[Opening Data under study section]
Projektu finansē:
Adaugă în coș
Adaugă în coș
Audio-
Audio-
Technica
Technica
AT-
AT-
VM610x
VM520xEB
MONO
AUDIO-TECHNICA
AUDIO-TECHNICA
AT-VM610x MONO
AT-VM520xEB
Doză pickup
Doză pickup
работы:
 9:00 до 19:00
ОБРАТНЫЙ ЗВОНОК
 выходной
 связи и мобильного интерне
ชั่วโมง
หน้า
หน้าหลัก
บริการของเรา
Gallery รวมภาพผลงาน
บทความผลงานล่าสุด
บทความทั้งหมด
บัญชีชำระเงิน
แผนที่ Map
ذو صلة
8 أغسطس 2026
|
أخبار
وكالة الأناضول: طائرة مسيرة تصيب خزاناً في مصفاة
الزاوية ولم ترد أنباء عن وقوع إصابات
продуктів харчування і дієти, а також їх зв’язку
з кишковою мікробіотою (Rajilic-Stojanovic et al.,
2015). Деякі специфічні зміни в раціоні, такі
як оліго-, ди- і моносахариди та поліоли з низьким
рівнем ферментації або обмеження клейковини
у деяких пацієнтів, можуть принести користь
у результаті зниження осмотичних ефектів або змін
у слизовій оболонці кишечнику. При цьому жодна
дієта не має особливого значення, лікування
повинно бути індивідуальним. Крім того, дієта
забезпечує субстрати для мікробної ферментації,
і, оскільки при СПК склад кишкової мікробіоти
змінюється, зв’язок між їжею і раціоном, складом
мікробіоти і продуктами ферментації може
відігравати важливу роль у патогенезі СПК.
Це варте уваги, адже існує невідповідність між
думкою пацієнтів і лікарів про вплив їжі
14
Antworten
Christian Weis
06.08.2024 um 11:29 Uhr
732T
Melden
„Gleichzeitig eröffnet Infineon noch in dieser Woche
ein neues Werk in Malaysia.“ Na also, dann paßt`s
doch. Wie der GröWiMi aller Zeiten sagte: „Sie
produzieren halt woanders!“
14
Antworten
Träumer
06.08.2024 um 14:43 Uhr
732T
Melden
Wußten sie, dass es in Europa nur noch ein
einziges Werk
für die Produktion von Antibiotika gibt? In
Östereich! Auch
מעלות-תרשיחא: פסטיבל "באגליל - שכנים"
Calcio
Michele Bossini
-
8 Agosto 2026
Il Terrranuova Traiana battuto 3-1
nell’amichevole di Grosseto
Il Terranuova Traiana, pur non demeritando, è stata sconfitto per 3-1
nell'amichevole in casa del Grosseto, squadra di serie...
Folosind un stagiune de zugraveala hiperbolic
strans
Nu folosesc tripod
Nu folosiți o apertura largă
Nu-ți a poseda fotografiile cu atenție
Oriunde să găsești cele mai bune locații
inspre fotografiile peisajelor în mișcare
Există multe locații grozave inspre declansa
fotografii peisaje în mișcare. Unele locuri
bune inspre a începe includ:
[Closing Data under study section]
[Opening Data under study section]
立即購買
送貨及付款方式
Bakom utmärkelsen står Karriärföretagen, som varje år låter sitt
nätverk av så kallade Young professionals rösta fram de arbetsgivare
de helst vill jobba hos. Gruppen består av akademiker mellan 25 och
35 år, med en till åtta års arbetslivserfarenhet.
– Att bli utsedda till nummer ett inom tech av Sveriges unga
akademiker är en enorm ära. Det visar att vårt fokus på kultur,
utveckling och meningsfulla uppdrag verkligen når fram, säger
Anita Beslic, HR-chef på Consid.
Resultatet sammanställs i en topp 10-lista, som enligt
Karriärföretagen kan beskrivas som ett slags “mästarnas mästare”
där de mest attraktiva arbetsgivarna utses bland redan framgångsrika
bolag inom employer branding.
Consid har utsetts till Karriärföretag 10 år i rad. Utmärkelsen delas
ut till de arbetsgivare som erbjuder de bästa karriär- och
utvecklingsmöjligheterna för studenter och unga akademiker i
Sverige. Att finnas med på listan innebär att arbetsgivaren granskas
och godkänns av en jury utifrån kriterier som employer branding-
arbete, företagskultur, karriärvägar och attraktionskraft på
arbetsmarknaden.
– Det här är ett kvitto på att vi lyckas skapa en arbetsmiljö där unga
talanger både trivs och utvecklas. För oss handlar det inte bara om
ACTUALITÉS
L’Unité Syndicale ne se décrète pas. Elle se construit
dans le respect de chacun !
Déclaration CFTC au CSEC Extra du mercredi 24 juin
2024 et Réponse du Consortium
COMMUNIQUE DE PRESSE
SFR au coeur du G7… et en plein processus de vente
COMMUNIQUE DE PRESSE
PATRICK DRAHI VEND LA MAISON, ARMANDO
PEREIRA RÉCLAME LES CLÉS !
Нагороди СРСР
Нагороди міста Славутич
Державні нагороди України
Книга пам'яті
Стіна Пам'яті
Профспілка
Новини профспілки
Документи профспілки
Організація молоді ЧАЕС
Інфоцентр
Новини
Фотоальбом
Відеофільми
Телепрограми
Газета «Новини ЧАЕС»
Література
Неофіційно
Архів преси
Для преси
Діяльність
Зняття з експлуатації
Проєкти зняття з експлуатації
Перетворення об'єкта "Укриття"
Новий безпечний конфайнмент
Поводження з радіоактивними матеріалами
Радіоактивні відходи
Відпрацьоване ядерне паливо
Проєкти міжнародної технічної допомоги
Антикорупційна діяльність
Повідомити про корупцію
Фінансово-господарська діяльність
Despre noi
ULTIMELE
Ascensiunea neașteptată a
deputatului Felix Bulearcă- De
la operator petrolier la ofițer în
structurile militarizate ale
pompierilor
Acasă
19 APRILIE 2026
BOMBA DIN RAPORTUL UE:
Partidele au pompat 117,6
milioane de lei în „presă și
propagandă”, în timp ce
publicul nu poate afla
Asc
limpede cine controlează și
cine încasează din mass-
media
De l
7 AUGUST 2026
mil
[Closing Data under study section]
Exercise prompt:
Each line of the data that contains "дієта" belongs in the answer.

Solved exercise:
дієта не має особливого значення, лікування
повинно бути індивідуальним. Крім того, дієта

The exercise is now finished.